There is simply no set of coherent policies or ideas to have a conversation about. Republican voters’ viewed Obama, Hillary Clinton, and now Kamala Harris (see Washington Post article above) as satanic figures if not the antichrist himself (Obama). Literally. We are all anxious about the future but the Republican base blames it not on corporations draining American jobs and creating environmental chaos, or the Republicans they vote for shredding the social safety net, or America’s endless wars. It’s all the fault of the LGBTQs, blacks, immigrants, Jews, Latin-Americans, Asian-Americans, Muslims, and anyone who believes government can create programs that improve the lives of its citizens. Or it’s the “Zionist Occupation Government’s” (not in Gaza but the one that allegedly runs the U.S. and the world) plan to take away everyone’s guns and replace white people with all the hated “others”. They revere a pitiable incoherent serial liar and criminal as their savior. Their candidates across the country derive steady support from white supremacist organizations that openly admire Hitler.
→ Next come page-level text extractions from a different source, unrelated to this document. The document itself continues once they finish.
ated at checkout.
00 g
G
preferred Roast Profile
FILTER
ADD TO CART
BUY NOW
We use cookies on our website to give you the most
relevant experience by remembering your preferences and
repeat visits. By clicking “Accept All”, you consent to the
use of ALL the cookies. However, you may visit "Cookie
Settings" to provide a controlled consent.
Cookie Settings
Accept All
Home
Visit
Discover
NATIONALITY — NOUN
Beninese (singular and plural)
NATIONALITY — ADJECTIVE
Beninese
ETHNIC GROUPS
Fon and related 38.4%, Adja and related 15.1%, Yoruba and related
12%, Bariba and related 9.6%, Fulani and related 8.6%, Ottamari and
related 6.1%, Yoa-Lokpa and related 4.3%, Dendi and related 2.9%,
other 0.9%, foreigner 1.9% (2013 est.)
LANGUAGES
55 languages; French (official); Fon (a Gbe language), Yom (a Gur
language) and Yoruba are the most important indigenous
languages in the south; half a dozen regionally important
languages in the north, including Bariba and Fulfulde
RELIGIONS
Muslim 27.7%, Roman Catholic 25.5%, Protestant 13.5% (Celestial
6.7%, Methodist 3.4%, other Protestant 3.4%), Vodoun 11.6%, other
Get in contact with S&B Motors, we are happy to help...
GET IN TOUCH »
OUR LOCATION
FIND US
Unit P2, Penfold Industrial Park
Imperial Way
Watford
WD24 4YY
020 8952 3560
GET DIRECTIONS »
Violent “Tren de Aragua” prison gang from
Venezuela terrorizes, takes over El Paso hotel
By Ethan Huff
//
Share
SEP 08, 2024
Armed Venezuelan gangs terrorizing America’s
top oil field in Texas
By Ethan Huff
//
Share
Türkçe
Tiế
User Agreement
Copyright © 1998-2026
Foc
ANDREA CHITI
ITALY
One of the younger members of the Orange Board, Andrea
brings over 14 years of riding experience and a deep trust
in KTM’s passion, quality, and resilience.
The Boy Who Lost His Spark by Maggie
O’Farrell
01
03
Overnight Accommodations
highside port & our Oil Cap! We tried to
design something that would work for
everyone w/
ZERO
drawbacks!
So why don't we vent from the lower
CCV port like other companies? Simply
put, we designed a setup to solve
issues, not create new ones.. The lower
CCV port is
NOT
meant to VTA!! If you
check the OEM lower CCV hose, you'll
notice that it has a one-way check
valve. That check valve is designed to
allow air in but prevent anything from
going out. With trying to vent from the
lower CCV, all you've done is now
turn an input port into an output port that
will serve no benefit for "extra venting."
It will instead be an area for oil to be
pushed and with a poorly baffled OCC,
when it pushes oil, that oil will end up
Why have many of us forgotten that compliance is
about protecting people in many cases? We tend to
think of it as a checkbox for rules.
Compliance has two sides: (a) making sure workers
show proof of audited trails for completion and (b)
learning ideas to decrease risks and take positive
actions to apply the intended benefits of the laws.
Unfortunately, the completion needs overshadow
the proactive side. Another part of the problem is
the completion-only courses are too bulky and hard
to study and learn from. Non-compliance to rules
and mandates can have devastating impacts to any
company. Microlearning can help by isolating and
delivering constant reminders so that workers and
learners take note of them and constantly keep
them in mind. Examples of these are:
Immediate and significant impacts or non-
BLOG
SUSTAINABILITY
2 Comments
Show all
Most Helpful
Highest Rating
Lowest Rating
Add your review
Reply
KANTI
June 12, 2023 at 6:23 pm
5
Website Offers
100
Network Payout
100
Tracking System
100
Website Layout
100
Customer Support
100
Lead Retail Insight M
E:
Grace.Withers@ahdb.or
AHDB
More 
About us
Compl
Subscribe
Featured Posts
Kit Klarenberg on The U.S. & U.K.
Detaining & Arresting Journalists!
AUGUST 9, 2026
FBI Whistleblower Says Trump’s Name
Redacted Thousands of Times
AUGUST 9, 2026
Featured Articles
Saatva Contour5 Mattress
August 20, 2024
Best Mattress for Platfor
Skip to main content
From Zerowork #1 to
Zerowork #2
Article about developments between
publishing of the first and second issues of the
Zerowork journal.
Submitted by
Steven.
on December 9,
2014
And, like any fanatics, they do not believe anything that contradicts their world view. Science? Lies devised to contradict the Bible. Countless mass shootings in schools and work places? Better to allow the shootings to continue than impose the slightest restriction on owning, carrying, or even modifying weapons that shoot hundreds of rounds a minute. Facts not only do not matter, they do not exist.
I’d love to have more conversations like the one I had in Wyoming. But when one side consists of people with little more than rage, desperate belief, and a rejection that ideas and facts matter, conversation is impossible. There is no divide. There’s just no one to talk to on the other side.